• Your instructions
The copy has to match the records word for word and include no pictures.

Document layout detection data:

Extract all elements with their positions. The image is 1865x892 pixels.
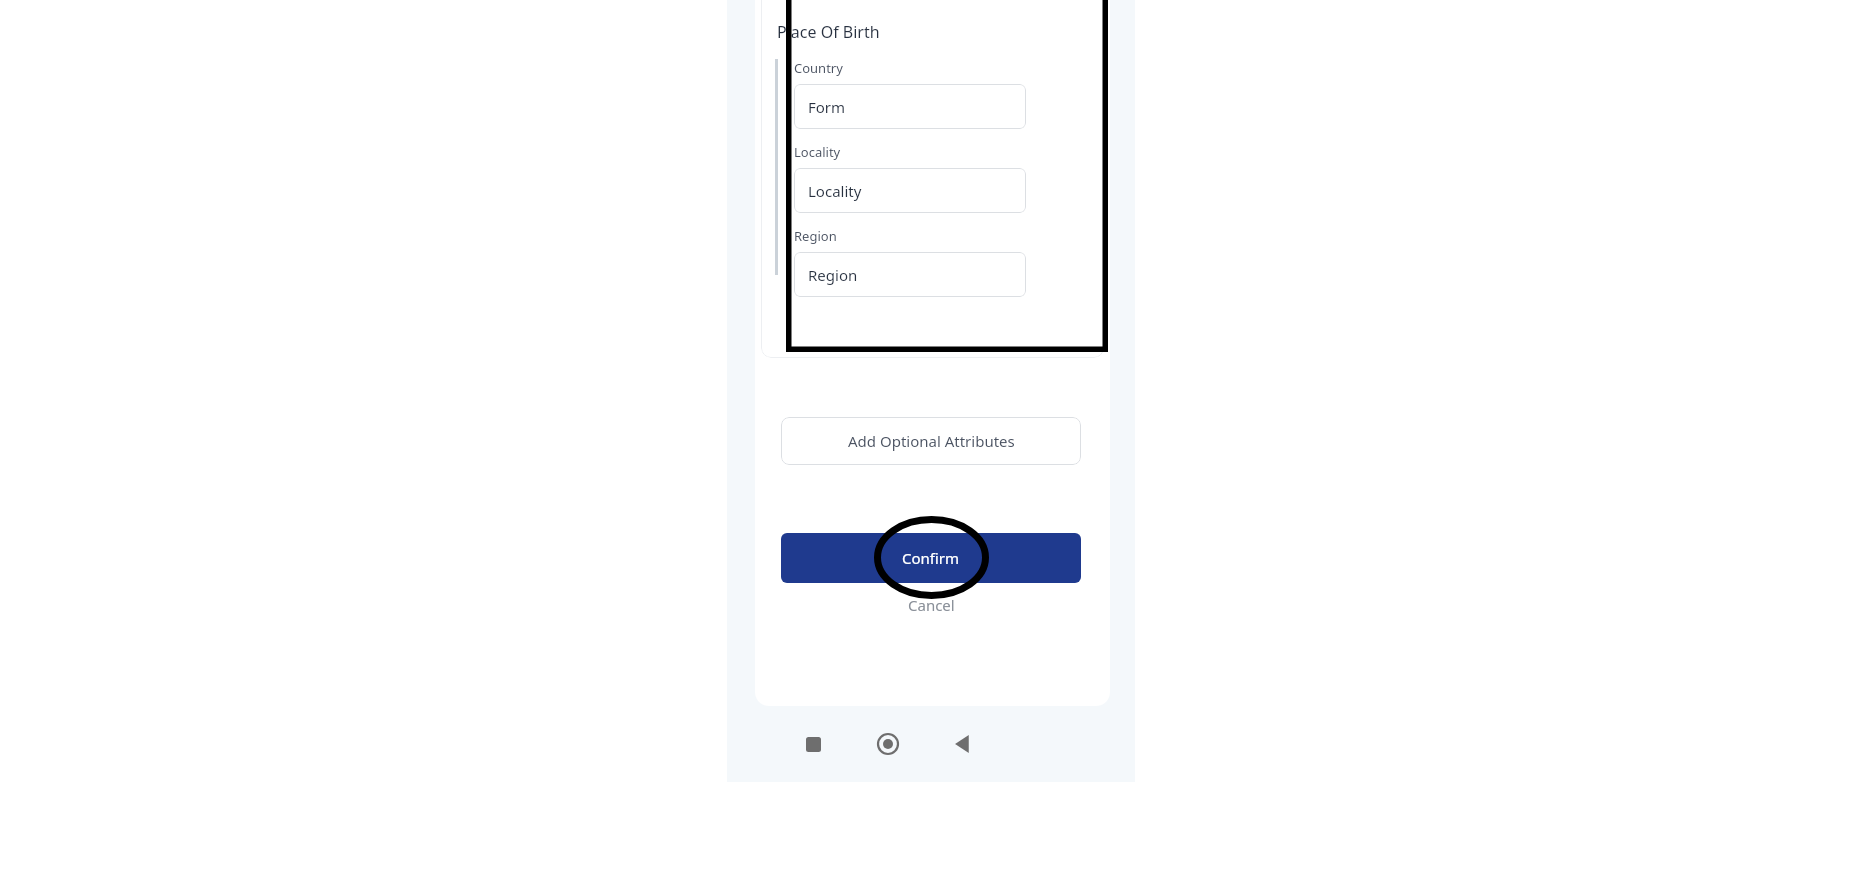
staticText: Region — [808, 265, 858, 285]
staticText: Locality — [794, 143, 841, 161]
button[interactable]: Confirm — [781, 533, 1081, 583]
button[interactable]: Home — [860, 716, 916, 772]
button[interactable]: Locality — [794, 168, 1026, 213]
staticText: Confirm — [902, 548, 960, 568]
staticText: Add Optional Attributes — [848, 431, 1015, 451]
staticText: Place Of Birth — [777, 21, 880, 43]
button[interactable]: Back — [935, 716, 991, 772]
button[interactable]: Add Optional Attributes — [781, 417, 1081, 465]
staticText: Cancel — [908, 595, 955, 615]
staticText: Region — [794, 227, 837, 245]
button[interactable]: Region — [794, 252, 1026, 297]
button[interactable]: Form — [794, 84, 1026, 129]
staticText: Form — [808, 97, 846, 117]
staticText: Country — [794, 59, 843, 77]
button[interactable]: Recent apps — [785, 716, 841, 772]
staticText: Locality — [808, 181, 862, 201]
button[interactable]: Cancel — [781, 589, 1081, 621]
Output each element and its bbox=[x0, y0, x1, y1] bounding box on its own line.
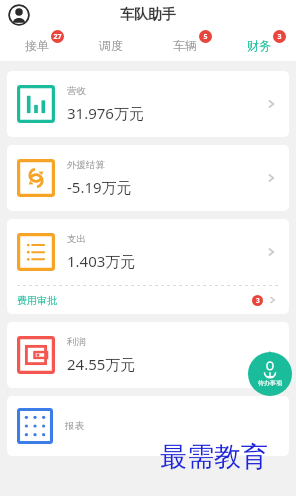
staticText: 接单 bbox=[25, 38, 49, 53]
button[interactable]: Profile bbox=[8, 4, 30, 26]
staticText: 利润 bbox=[67, 336, 86, 348]
button[interactable]: 待办事项 语音 bbox=[248, 352, 292, 396]
button[interactable]: 接单 bbox=[0, 30, 74, 61]
staticText: 1.403万元 bbox=[67, 251, 136, 271]
button[interactable]: 财务 bbox=[222, 30, 296, 61]
button[interactable]: 调度 bbox=[74, 30, 148, 61]
staticText: 营收 bbox=[67, 85, 86, 97]
staticText: -5.19万元 bbox=[67, 177, 132, 197]
button[interactable]: 支出 bbox=[7, 219, 289, 285]
staticText: 最需教育 bbox=[160, 440, 268, 474]
button[interactable]: 费用审批 bbox=[7, 286, 289, 314]
staticText: 调度 bbox=[99, 38, 123, 53]
staticText: 支出 bbox=[67, 233, 86, 245]
staticText: 27 bbox=[53, 32, 62, 42]
button[interactable]: 利润 bbox=[7, 322, 289, 388]
staticText: 财务 bbox=[247, 38, 271, 53]
staticText: 待办事项 bbox=[258, 379, 282, 387]
staticText: 5 bbox=[203, 32, 208, 42]
button[interactable]: 外援结算 bbox=[7, 145, 289, 211]
button[interactable]: 营收 bbox=[7, 71, 289, 137]
staticText: 外援结算 bbox=[67, 159, 105, 171]
staticText: 3 bbox=[256, 296, 260, 305]
staticText: 车队助手 bbox=[120, 6, 176, 24]
staticText: 3 bbox=[277, 32, 282, 42]
button[interactable]: 车辆 bbox=[148, 30, 222, 61]
staticText: 31.976万元 bbox=[67, 103, 144, 123]
staticText: 车辆 bbox=[173, 38, 197, 53]
staticText: 24.55万元 bbox=[67, 354, 136, 374]
staticText: 费用审批 bbox=[17, 294, 57, 307]
button[interactable]: 报表 bbox=[7, 396, 289, 456]
staticText: 报表 bbox=[65, 420, 84, 432]
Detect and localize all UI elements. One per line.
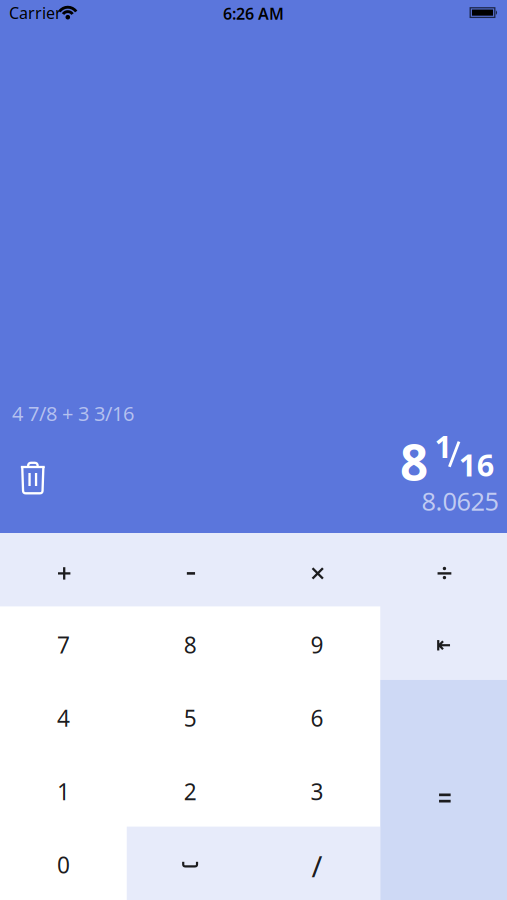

• Your response
Extract all elements with their positions. The image is 1865x892 pixels.
staticText: Region — [808, 265, 858, 285]
staticText: Locality — [794, 143, 841, 161]
button[interactable]: Confirm — [781, 533, 1081, 583]
button[interactable]: Home — [860, 716, 916, 772]
button[interactable]: Locality — [794, 168, 1026, 213]
staticText: Confirm — [902, 548, 960, 568]
staticText: Add Optional Attributes — [848, 431, 1015, 451]
staticText: Place Of Birth — [777, 21, 880, 43]
button[interactable]: Back — [935, 716, 991, 772]
button[interactable]: Add Optional Attributes — [781, 417, 1081, 465]
staticText: Cancel — [908, 595, 955, 615]
staticText: Region — [794, 227, 837, 245]
button[interactable]: Region — [794, 252, 1026, 297]
button[interactable]: Form — [794, 84, 1026, 129]
staticText: Form — [808, 97, 846, 117]
staticText: Country — [794, 59, 843, 77]
button[interactable]: Recent apps — [785, 716, 841, 772]
staticText: Locality — [808, 181, 862, 201]
button[interactable]: Cancel — [781, 589, 1081, 621]
Output each element and its bbox=[x0, y0, x1, y1] bounding box on its own line.
staticText: 接单 bbox=[25, 38, 49, 53]
button[interactable]: Profile bbox=[8, 4, 30, 26]
staticText: 利润 bbox=[67, 336, 86, 348]
button[interactable]: 待办事项 语音 bbox=[248, 352, 292, 396]
button[interactable]: 接单 bbox=[0, 30, 74, 61]
staticText: 1.403万元 bbox=[67, 251, 136, 271]
button[interactable]: 财务 bbox=[222, 30, 296, 61]
button[interactable]: 调度 bbox=[74, 30, 148, 61]
staticText: 营收 bbox=[67, 85, 86, 97]
staticText: -5.19万元 bbox=[67, 177, 132, 197]
button[interactable]: 支出 bbox=[7, 219, 289, 285]
staticText: 最需教育 bbox=[160, 440, 268, 474]
button[interactable]: 费用审批 bbox=[7, 286, 289, 314]
staticText: 调度 bbox=[99, 38, 123, 53]
staticText: 支出 bbox=[67, 233, 86, 245]
staticText: 27 bbox=[53, 32, 62, 42]
button[interactable]: 利润 bbox=[7, 322, 289, 388]
staticText: 财务 bbox=[247, 38, 271, 53]
staticText: 待办事项 bbox=[258, 379, 282, 387]
staticText: 5 bbox=[203, 32, 208, 42]
button[interactable]: 外援结算 bbox=[7, 145, 289, 211]
button[interactable]: 营收 bbox=[7, 71, 289, 137]
staticText: 外援结算 bbox=[67, 159, 105, 171]
staticText: 3 bbox=[256, 296, 260, 305]
staticText: 车队助手 bbox=[120, 6, 176, 24]
staticText: 3 bbox=[277, 32, 282, 42]
button[interactable]: 车辆 bbox=[148, 30, 222, 61]
staticText: 31.976万元 bbox=[67, 103, 144, 123]
staticText: 车辆 bbox=[173, 38, 197, 53]
staticText: 24.55万元 bbox=[67, 354, 136, 374]
staticText: 费用审批 bbox=[17, 294, 57, 307]
button[interactable]: 报表 bbox=[7, 396, 289, 456]
staticText: 报表 bbox=[65, 420, 84, 432]
Detect and localize all UI elements. One per line.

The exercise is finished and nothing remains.